Figure 5.7: CPEC routes (provinces labelled)

 

Province Key Infrastructure Projects Completion Status/Notes
Balochistan 870 km road reconstruction, Gwadar Port, Bostan SEZ 47% of projects completed; 620 km roads rebuilt by 2016
KPK Western alignment roads, Rashakai SEZ, ML-1 railway upgrades 66% completed; focus on energy and highways
Punjab Eastern alignment motorway (Karachi-Lahore, 1,152 km), Allama Iqbal Industrial City SEZ All projects completed; $6.6B motorway at 120 km/h design speed
Sindh ML-2 railway (Kotri-Attock, 1,254 km), Dhabeji SEZ, Matiari-Lahore/Faisalabad transmission lines All projects completed; $2.1B+$1.5B power lines

 

Looking at Pakistan through this lens changed how I view the country’s role in global systems. Pakistan may not be a major oil producer, but its geography places it directly along critical trade routes. Observing developments at Karachi Port, Gwadar Port, and across the China-Pakistan Economic Corridor reinforced the idea that relevance does not come from efficiency alone. Capital continues to flow into these assets not because they are perfect, but because they sit in the right place. 

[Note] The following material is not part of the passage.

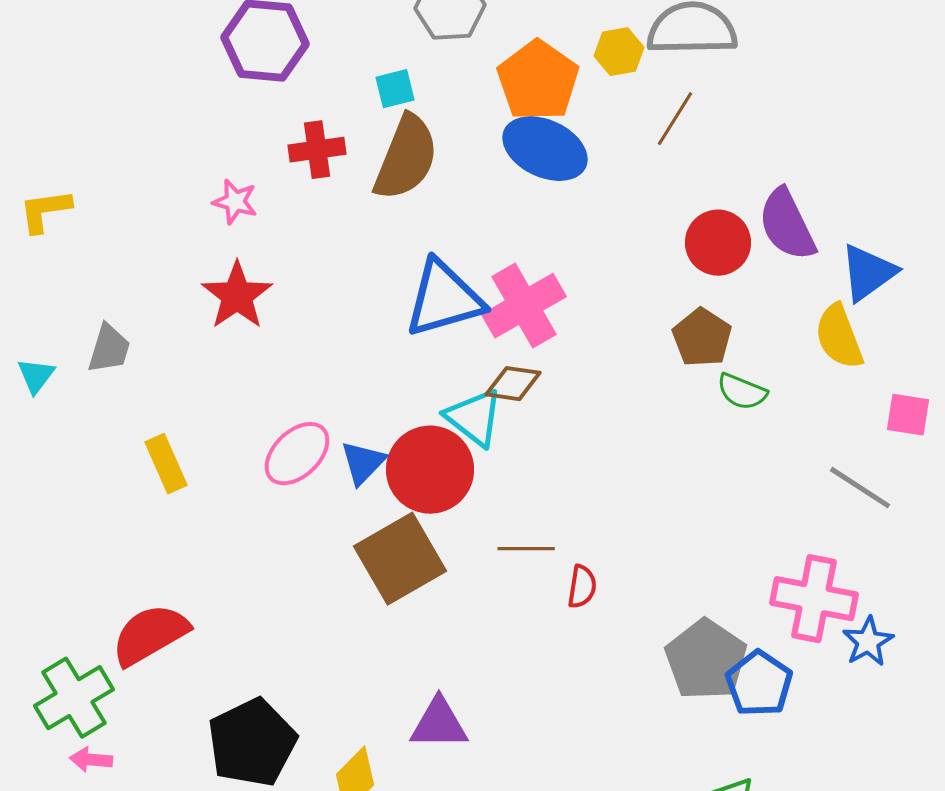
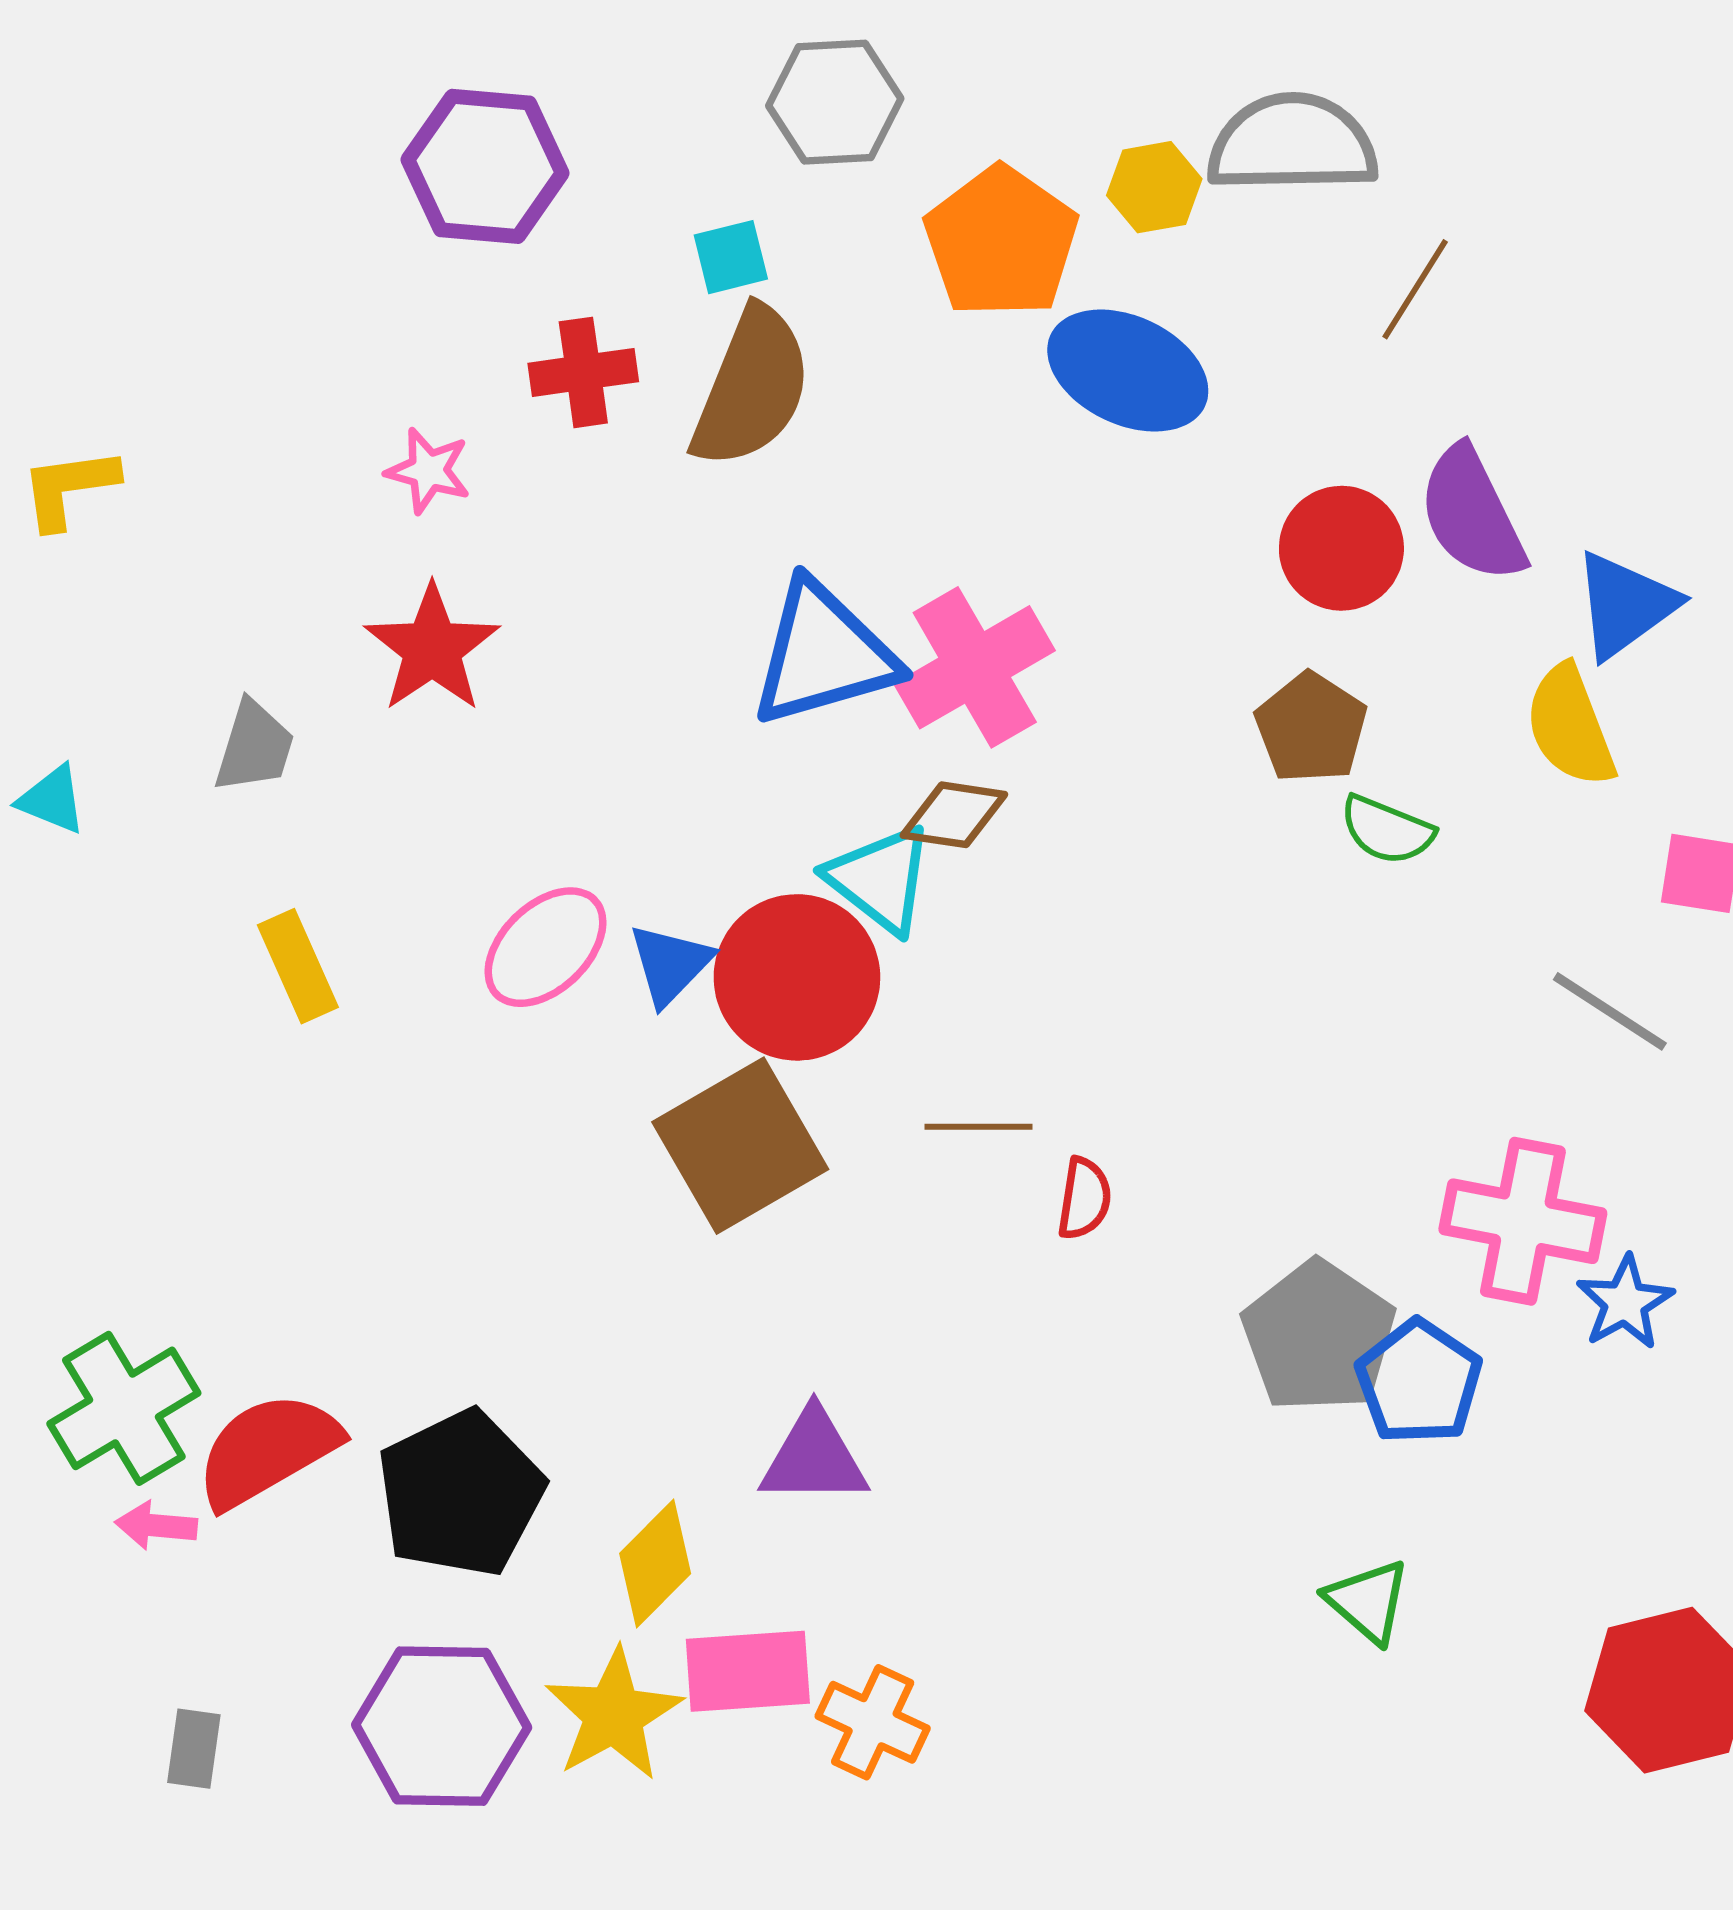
brown line: (675, 119) -> (1415, 289), moved
blue ellipse: (545, 149) -> (1128, 371), moved
gray trapezoid: (109, 349) -> (254, 747), moved
cyan triangle: (36, 376) -> (52, 800), turned -45
red semicircle: (150, 635) -> (268, 1450), moved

[1] https://www.wam.ae/en/article/by6vwi9-world-pakistan-railways-nlc-break-ground-pipri
[2] https://mofa.gov.pk/press-releases/curtain-raiser-visit-of-president-of-the-united-arab-emirates-to-pakistan-december-262025#:~:text=The%20visit%20of%20His%20Highness,energy%2C%20development%20and%20regional%20stability.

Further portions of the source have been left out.